Philippe Bergé
- Born: 20 June 1971 (age 55) Brive-la-Gaillarde, France
- Nationality: French

Career history
- 1996–1997: Oxford Cheetahs
- 1998–2000: Isle of Wight Islanders
- 1998: Peterborough Panthers
- 1998: Swindon Robins

Individual honours
- 1996: French Champion

Team honours
- 1998: tier 2 league champions
- 1998: Premier League Four-Team Championship

= Philippe Bergé =

French motorcycle racer

Philippe Bergé (born 20 June 1971 in Brive-la-Gaillarde) is a French former motorcycle speedway rider, who competed in Grasstrack, Longtrack and Speedway. He is a former champion of France and earned three caps for the France national speedway team.

== Speedway career ==
Bergé came to prominence when he reached the final of the 1993 Individual Long Track World Championship, he then reached a second longtrack final the following year. He began his British league career riding for Oxford Cheetahs during the 1996 Premier League speedway season, he was signed midway through the season but still rode 14 times for the club.

In 1996, Bergé became the champion of France and competed in his third world longtrack final at the 1996 Individual Long Track World Championship and showed enough good form during 1996 to be retained by the Cheetahs for the 1997 Premier League speedway season, where he rode 35 times and averaged above 8 and recorded a maximum score in the second leg of the Premier League Knockout Cup final. He also finished in seventh place during the 1997 Individual Long Track World Championship.

Bergé left Oxford for the Isle of Wight Islanders following Oxford's move to the Elite League and also rode a few matches for Swindon Robins before switching to Peterborough Panthers, who he helped win the league and reach the Knockout Cup final. He was also part of the Peterborough four that won the Premier League Four-Team Championship, which was held on 30 August 1998, at the East of England Arena.

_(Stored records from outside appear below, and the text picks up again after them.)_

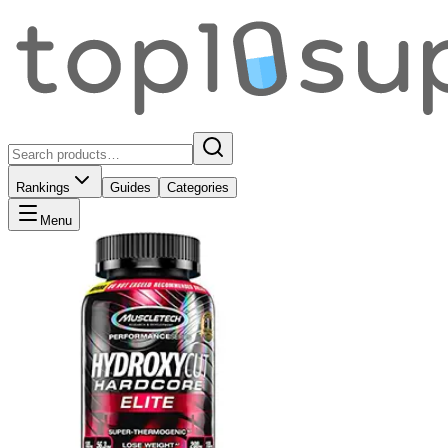
Rankings
Guides
Categories
Menu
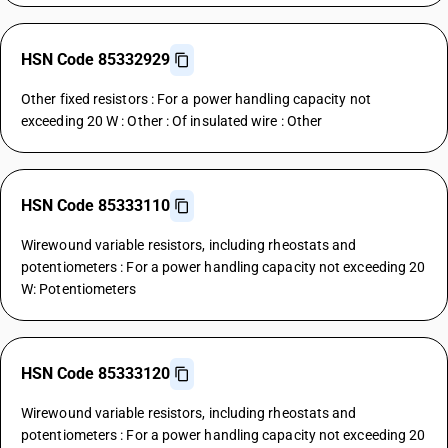
HSN Code 85332929
Other fixed resistors : For a power handling capacity not
exceeding 20 W : Other : Of insulated wire : Other
HSN Code 85333110
Wirewound variable resistors, including rheostats and
potentiometers : For a power handling capacity not exceeding 20
W: Potentiometers
HSN Code 85333120
Wirewound variable resistors, including rheostats and
potentiometers : For a power handling capacity not exceeding 20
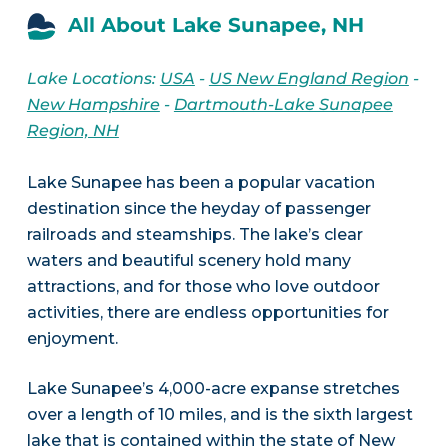
All About Lake Sunapee, NH
Lake Locations:
USA
-
US New England Region
-
New Hampshire
-
Dartmouth-Lake Sunapee
Region, NH
Lake Sunapee has been a popular vacation
destination since the heyday of passenger
railroads and steamships. The lake’s clear
waters and beautiful scenery hold many
attractions, and for those who love outdoor
activities, there are endless opportunities for
enjoyment.
Lake Sunapee’s 4,000-acre expanse stretches
over a length of 10 miles, and is the sixth largest
lake that is contained within the state of New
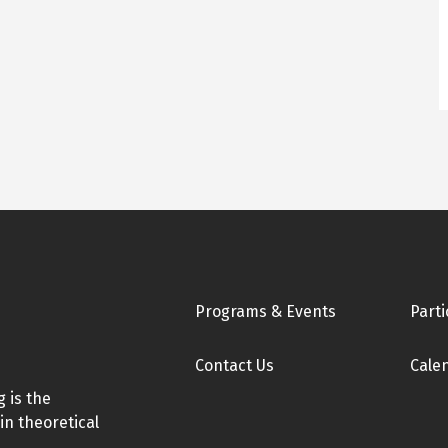
Footer
Programs & Events
Parti
Contact Us
Cale
 is the
in theoretical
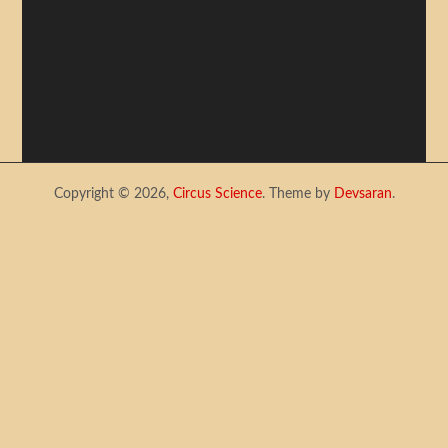
Copyright © 2026,
Circus Science
. Theme by
Devsaran
.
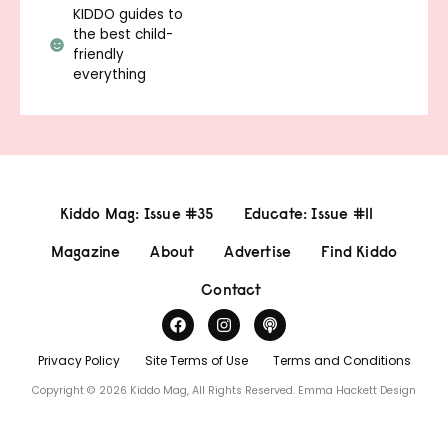
KIDDO guides to
the best child-
friendly
everything
Kiddo Mag: Issue #35
Educate: Issue #11
Magazine
About
Advertise
Find Kiddo
Contact
Privacy Policy
Site Terms of Use
Terms and Conditions
Copyright © 2026 Kiddo Mag, All Rights Reserved.
Emma Hackett Design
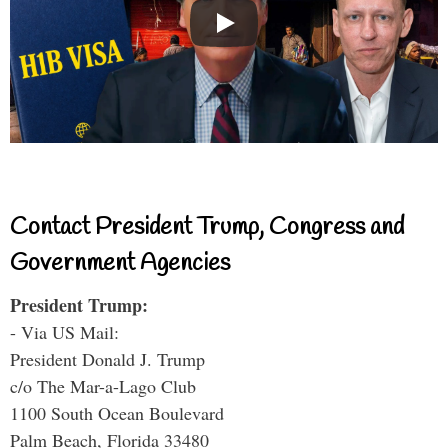
Contact President Trump, Congress and
Government Agencies
President Trump:
- Via US Mail:
President Donald J. Trump
c/o The Mar-a-Lago Club
1100 South Ocean Boulevard
Palm Beach, Florida 33480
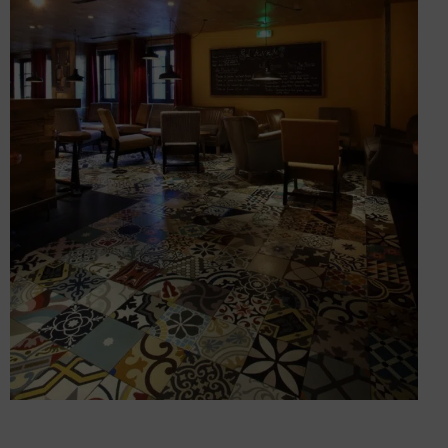
Fitting out two hotel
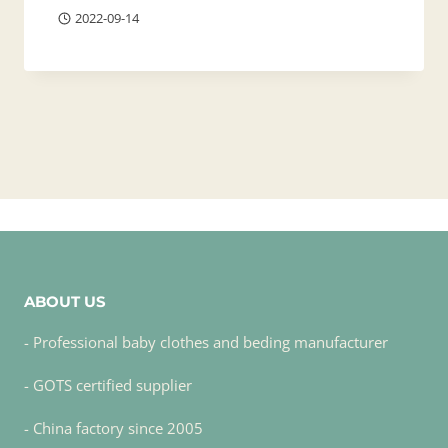
2022-09-14
ABOUT US
- Professional baby clothes and beding manufacturer
- GOTS certified supplier
- China factory since 2005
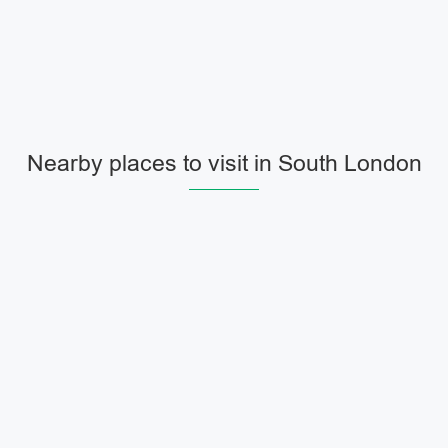
Nearby places to visit in South London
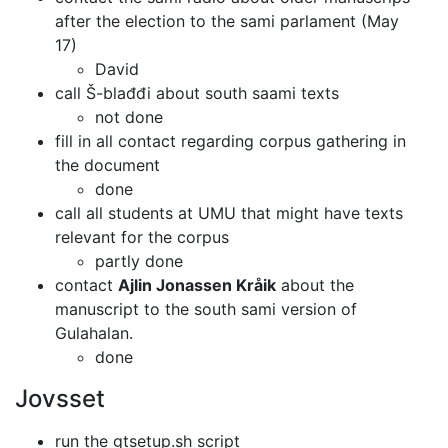
after the election to the sami
parlament (May
17)
David
call Š-blađđi about south saami texts
not done
fill in all contact regarding corpus gathering in
the document
done
call all students at UMU that might have texts
relevant for the corpus
partly done
contact
Ajlin Jonassen Kråik
about the
manuscript to the south sami version
of
Gulahalan.
done
Jovsset
run the gtsetup.sh script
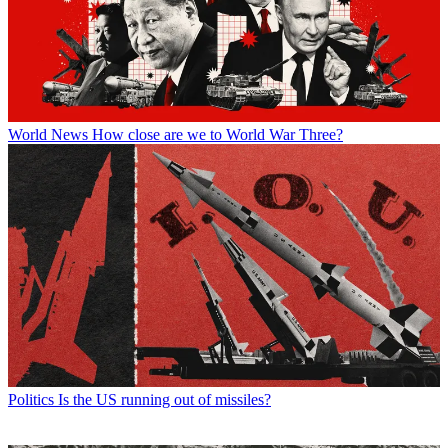
World News
How close are we to World War Three?
Politics
Is the US running out of missiles?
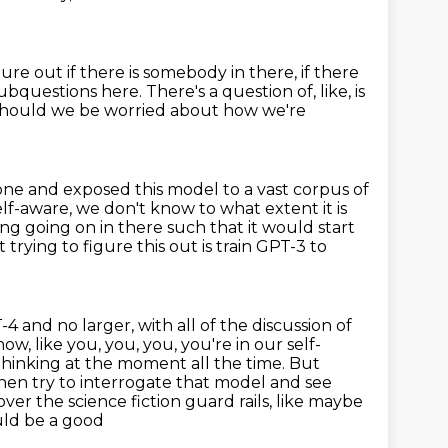
igure out
if there is somebody in there, if there
questions here. There's a question of, like, is
 should we be worried about how we're
gone and exposed this model to a vast
corpus of
lf-aware, we don't know to what extent it is
ing going on in there such that it would start
trying to figure this out is train GPT-3 to
4 and no larger, with all of the discussion of
w, like you, you, you, you're in our self-
 thinking at the moment all the time.
But
 then try to interrogate that model and see
over the science fiction guard rails, like maybe
uld be a good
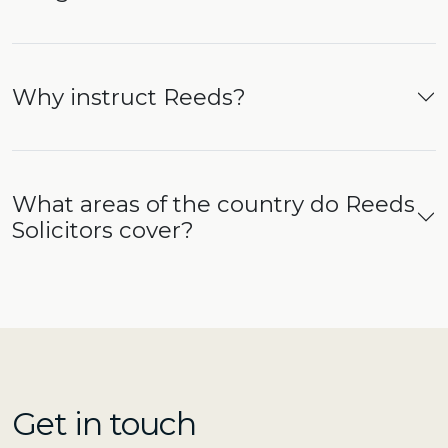
Why instruct Reeds?
What areas of the country do Reeds
Solicitors cover?
Get in touch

Bergé competed in the 1998 Individual Long Track World Championship and reached his third European Grasstrack final in 1999.

==Major results==
===World Individual Longtrack Championship===
- 1993 Individual Long Track World Championship 18th, 2pts
- 1995 Individual Long Track World Championship 12th, 5pts
- 1996 Individual Long Track World Championship 11th, 6pts
- 1997 Individual Long Track World Championship 7th, 64pts
- 1998 Individual Long Track World Championship 21st, 11pts

== Family ==
His son Dimitri Bergé is also an international speedway rider.